Craignant la contagion, les autorités dépêchèrent rapidement sur place des forces de police impressionnantes, qui évacuèrent l'usine vers 1 h 30 du matin. La présence des dirigeants du syndicat Türk-metal-is, venus devant l'usine non pas pour soutenir la lutte des travailleurs mais pour faire pression afin qu'ils cessent leur mouvement, provoqua des affrontements. Des commandos armés de couteaux et barres de fer agressèrent les grévistes devant l'usine : trois salariés de Bosch furent blessés et durent être hospitalisés.
À la suite de la grève, 34 travailleurs de Renault ont été licenciés pour grève illégale, ce qui n'a pas calmé le mécontentement, loin de là.
Les raisons de la colère
Le mécontentement s'était déjà exprimé à plusieurs reprises, notamment le 9 novembre par le boycott de la cantine. À Renault Bursa, les conventions collectives sont actuellement en cours de renouvellement, comme tous les deux ans. Les 6 200 travailleurs de l'usine font partie des 114 000 salariés affiliés au syndicat Türk-metal-is, qui dépend lui-même de la confédération Türk-is.
Türk-metal-is est connu pour son dévouement aux intérêts du patronat, et ses dirigeants proches de l'extrême droite ne reculent pas devant les méthodes mafieuses. Ils ont préparé un projet de convention sans consulter ni les travailleurs de Renault, ni ceux des autres usines. Dans les négociations, le syndicat s'est limité à demander une augmentation de salaire de 18 %, alors que la majorité des travailleurs estiment qu'ils ont subi une perte de 40 % sur leur pouvoir d'achat au cours de ces quatre dernières années. Le gaz par exemple a augmenté cette année de 40 % -- la plupart se chauffent au gaz. Le salaire minimum, en Turquie, est à 400 euros et les salaires chez Renault s'échelonnent de 500 à 1 000 euros. L'inflation est importante et les salaires ne suivent pas.

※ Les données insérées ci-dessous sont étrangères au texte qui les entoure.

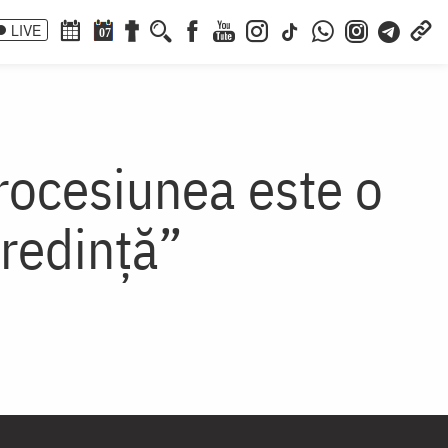
LIVE
07
rocesiunea este o
credință”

Türk-metal-is ne tient pas davantage compte des revendications concernant les conditions de travail, en particulier la flexibilité totale exigée par les patrons du secteur. Quant aux cadences, elles provoquent au bout de quelques années de nombreuses maladies, dont des troubles musculo-squelettiques.

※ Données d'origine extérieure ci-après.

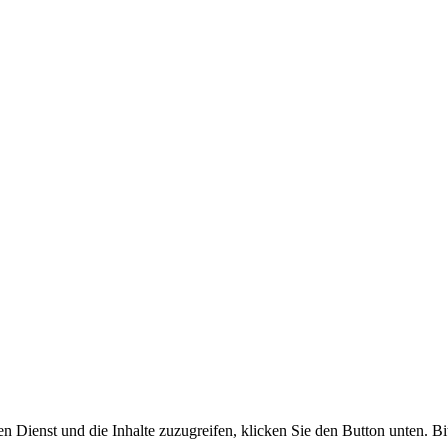
en Dienst und die Inhalte zuzugreifen, klicken Sie den Button unten. Bi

Le mécontentement dans les autres usines
En mars 2012 déjà, des travailleurs de l'usine voisine Bosch avaient exprimé leur désaccord avec Türk-metal-is en « démissionnant » collectivement du syndicat devant notaire -- comme la loi l'impose -- pour pouvoir s'affilier à un autre syndicat jugé plus combatif, Birlesik- metal-is, et pour tenter d'obtenir satisfaction. Ils revendiquent que leurs délégués ne soient pas désignés par l'appareil syndical mais élus par les travailleurs, que le projet de convention collective soit élaboré avec eux et que la signature de la convention collective n'ait lieu qu'après l'approbation de tous.
Ces aspirations sont communes à bien des travailleurs de la métallurgie. Un mécontentement certain règne, au-delà de Renault et Bosch, dans d'autres zones industrielles, comme à l'usine Arçelik (électro-ménager), chez Fiat, chez Otokar Mercedes et aux usines Ford dans la région d'Izmit.

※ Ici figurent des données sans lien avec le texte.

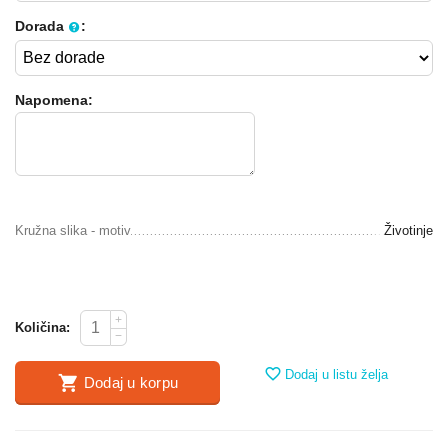
Dorada
:
Napomena:
Kružna slika - motiv
Životinje
+
Količina:
−
Dodaj u listu želja
Dodaj u korpu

Face à une législation qui rend la grève illégale du moment qu'elle n'est pas appelée par le syndicat, propatronal en l'occurrence, les manifestations de mécontentement continuent sous d'autres formes. Par exemple, elles consistent à refuser de prendre les bus de l'entreprise et à venir à pied, en formant de fait une manifestation, ou bien à boycotter la cantine du patron, comme chez Renault.